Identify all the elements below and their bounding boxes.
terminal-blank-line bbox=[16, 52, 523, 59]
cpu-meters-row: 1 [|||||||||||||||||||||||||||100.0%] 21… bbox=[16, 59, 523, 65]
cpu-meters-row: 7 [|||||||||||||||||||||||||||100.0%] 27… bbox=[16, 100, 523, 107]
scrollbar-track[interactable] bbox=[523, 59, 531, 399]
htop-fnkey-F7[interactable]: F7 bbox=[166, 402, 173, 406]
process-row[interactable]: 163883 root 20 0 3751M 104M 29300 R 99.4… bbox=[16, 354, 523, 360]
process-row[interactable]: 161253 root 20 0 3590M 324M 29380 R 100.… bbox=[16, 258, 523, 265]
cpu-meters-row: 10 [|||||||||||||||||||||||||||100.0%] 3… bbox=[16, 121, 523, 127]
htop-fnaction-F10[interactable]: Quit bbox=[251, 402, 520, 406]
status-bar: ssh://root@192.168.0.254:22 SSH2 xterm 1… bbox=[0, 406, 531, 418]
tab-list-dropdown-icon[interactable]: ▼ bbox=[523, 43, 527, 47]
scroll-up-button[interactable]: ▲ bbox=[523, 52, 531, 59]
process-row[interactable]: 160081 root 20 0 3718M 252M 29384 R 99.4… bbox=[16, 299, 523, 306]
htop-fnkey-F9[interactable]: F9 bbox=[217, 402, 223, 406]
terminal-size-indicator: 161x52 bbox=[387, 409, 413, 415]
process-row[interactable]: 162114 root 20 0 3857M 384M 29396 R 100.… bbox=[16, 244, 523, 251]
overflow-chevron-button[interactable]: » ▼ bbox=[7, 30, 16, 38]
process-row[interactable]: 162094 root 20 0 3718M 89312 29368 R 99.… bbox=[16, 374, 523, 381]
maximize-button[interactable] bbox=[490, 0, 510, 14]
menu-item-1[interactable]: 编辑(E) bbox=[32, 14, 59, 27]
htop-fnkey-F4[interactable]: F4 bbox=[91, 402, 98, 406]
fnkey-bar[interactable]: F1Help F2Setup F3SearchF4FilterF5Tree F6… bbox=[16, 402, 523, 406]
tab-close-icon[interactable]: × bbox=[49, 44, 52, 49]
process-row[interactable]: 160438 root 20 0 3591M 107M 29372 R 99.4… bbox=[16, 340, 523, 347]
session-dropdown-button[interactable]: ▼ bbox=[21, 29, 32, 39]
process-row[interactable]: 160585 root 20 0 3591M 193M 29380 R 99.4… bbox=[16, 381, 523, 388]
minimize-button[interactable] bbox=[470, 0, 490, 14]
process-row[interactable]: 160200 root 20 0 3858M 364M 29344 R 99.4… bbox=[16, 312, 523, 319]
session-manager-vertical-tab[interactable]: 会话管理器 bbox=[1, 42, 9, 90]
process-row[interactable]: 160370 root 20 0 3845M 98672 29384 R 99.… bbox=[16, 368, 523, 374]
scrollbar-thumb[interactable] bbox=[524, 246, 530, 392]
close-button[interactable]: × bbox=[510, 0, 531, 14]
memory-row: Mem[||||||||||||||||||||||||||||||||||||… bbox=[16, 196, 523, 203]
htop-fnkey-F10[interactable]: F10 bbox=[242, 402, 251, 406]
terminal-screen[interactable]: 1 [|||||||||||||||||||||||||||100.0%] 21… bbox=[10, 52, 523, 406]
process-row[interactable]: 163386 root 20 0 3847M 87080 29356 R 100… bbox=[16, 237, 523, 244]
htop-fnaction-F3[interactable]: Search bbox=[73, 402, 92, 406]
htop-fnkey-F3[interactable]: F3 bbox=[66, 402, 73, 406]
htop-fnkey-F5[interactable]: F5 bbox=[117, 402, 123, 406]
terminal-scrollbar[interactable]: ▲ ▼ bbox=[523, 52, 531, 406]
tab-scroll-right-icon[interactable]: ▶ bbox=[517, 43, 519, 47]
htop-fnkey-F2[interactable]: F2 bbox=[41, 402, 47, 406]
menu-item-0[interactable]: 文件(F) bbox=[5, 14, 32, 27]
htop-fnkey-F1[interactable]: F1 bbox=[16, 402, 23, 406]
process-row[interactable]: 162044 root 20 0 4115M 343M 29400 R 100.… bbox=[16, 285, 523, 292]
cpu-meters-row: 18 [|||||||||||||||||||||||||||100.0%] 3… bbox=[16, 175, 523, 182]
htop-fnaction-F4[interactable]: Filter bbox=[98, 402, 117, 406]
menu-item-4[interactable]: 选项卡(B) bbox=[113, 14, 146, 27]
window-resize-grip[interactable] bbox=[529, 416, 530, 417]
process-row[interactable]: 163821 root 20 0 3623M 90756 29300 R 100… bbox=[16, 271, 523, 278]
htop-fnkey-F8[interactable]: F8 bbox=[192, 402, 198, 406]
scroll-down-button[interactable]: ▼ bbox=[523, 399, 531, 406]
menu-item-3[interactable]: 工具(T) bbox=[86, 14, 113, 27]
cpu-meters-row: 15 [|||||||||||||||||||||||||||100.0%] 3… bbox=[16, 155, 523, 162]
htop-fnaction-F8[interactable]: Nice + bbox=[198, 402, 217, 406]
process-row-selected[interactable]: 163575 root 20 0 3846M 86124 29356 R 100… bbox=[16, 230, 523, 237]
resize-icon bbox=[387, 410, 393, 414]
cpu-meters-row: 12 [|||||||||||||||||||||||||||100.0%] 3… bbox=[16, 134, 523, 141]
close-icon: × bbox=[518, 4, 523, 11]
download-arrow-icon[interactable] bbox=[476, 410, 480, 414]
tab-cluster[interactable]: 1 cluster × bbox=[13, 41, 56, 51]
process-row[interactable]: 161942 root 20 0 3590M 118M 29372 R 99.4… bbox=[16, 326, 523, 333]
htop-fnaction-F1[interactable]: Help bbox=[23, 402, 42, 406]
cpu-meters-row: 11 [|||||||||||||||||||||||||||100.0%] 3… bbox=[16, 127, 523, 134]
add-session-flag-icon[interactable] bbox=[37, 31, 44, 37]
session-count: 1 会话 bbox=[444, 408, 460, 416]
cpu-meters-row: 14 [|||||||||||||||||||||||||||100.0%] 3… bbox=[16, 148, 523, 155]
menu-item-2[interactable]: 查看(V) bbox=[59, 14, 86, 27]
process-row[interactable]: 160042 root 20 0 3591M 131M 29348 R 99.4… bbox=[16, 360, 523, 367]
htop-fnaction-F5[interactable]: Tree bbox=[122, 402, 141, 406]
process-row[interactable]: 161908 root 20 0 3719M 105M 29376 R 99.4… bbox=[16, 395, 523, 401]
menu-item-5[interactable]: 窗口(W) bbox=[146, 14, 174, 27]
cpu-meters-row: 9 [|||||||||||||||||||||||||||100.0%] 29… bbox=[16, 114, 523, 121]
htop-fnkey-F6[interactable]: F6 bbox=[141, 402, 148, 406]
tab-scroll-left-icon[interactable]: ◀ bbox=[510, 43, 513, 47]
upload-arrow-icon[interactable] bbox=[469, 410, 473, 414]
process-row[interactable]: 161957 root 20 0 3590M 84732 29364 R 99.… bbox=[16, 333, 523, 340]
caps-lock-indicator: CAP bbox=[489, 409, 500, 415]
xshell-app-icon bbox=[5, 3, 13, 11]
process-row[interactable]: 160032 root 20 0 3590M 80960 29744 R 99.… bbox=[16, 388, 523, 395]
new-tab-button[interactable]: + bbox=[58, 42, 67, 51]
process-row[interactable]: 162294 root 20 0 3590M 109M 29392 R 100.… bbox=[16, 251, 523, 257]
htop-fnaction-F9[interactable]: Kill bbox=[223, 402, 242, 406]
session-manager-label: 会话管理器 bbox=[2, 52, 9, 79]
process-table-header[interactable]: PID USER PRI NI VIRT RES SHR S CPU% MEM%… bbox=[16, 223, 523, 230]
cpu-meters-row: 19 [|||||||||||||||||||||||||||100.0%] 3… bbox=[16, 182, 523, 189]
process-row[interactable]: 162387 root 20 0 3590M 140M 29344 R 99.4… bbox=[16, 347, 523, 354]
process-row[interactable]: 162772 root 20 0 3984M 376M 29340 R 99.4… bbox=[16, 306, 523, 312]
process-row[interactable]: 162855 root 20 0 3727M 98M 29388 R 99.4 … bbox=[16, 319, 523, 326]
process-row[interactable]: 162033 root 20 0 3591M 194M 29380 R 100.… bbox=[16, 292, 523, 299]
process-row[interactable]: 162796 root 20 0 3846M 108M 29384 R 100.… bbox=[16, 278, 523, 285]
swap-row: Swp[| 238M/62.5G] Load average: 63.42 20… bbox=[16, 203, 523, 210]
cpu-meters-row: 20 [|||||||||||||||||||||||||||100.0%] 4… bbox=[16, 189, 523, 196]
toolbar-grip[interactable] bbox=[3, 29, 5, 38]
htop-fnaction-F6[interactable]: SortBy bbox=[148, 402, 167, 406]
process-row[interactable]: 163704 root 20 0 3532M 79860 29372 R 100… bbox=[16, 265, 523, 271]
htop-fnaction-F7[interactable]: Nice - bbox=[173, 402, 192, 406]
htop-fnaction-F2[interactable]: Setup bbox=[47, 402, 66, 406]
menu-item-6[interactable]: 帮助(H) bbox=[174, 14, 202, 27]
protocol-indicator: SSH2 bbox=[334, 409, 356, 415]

* EXERCISE PROMPT *
Once you find the string "arrow" in a line of the records, copy that line.

* ANSWER BOX *
download-arrow-icon[interactable] bbox=[476, 410, 480, 414]
upload-arrow-icon[interactable] bbox=[469, 410, 473, 414]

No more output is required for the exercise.